FindTheBest Beats Lumen Down

FindTheBest is a startup company. Lumen, by all accounts, is a patent troll.

"Lumen's motivation in this litigation was to extract a nuisance settlement from FTB on the theory that FTB would rather pay an unjustified license fee than bear the costs of the threatened expensive litigation," U.S. District Court Judge Denise Cote wrote last week. "Lumen's threats of 'full-scale litigation,' 'protracted discovery,' and a settlement demand escalator should FTB file responsive papers, were aimed at convincing FTB that a pay-off was the lesser injustice."

The opinion went on to describe the typical patent trolling tactics: mass boilerplate filings with no reasonable pre-suit investigation to justify the claims.

The case itself wasn't even close, and when it came time to apply the Supreme Court's shiny new Octane Fitness "exceptional case" standard, that wasn't close either.


The statute allows fee-shifting in exceptional cases, but doesn't define "exceptional." The Supreme Court finally filled in the gap in Octane Fitness:

[A]n "exceptional" case is simply one that stands out from others with respect to the substantive strength of a party's litigating position (considering both the governing law and the facts of the case) or the unreasonable manner in which the case was litigated.

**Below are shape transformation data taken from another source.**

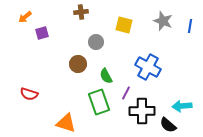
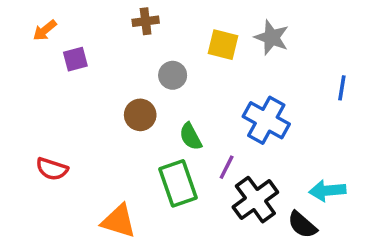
gray star: (163, 21) -> (272, 37), moved
blue line: (190, 26) -> (342, 88), moved
black cross: (142, 111) -> (255, 200), turned -35

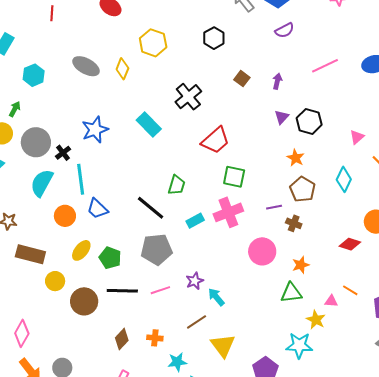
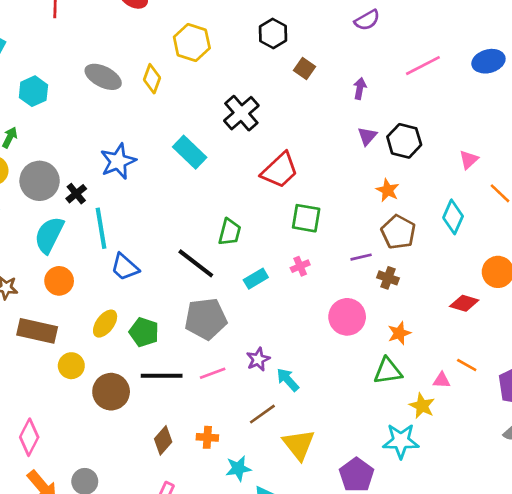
brown square: (242, 79) -> (305, 69), moved
pink cross: (228, 212) -> (300, 266), size x0.5
orange circle: (65, 216) -> (59, 281), moved

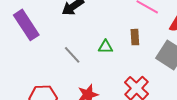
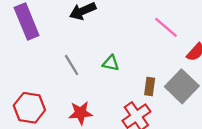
brown rectangle: (135, 37) -> (150, 87), moved

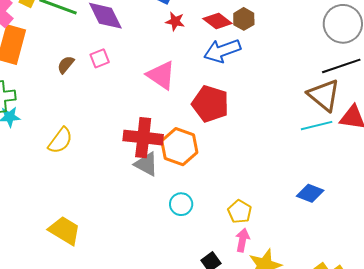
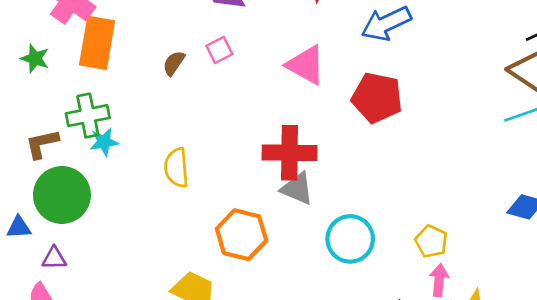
yellow semicircle: (60, 141) -> (176, 168), turned 144
orange hexagon: (179, 147) -> (242, 235), moved
cyan circle: (181, 204) -> (350, 239), size x1.5

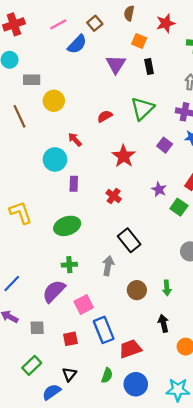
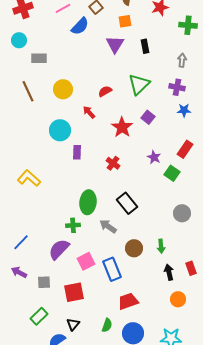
orange square: (139, 41) -> (125, 21), moved, turned -32
yellow circle: (54, 101) -> (63, 89), moved
red arrow: (75, 140) -> (89, 112), moved
purple square: (165, 145) -> (148, 117), moved
yellow L-shape: (21, 213) -> (29, 178), turned -30
green ellipse: (67, 226) -> (88, 202), moved, turned -65
gray arrow: (108, 266) -> (108, 226), turned -66
black arrow: (163, 323) -> (169, 272), moved
blue rectangle: (104, 330) -> (112, 269), moved
red square: (70, 339) -> (74, 292), size x1.5

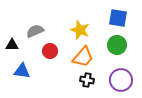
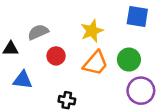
yellow star: (80, 30) -> (92, 31), turned 30
green circle: (117, 45) -> (129, 60), moved
black cross: (87, 80) -> (67, 100), moved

And if that isn't clear enough, the Court also mentioned a "nonexclusive" list of factors: "frivolousness, motivation, objective unreasonableness (both in the factual and legal components of the case) and the need in particular circumstances to advance considerations of compensation and deterrence."

As you may have guessed, Judge Cote found that the shoe fit. Ars Technica says this appears to be the first time the standard has been applied since the landmark decision.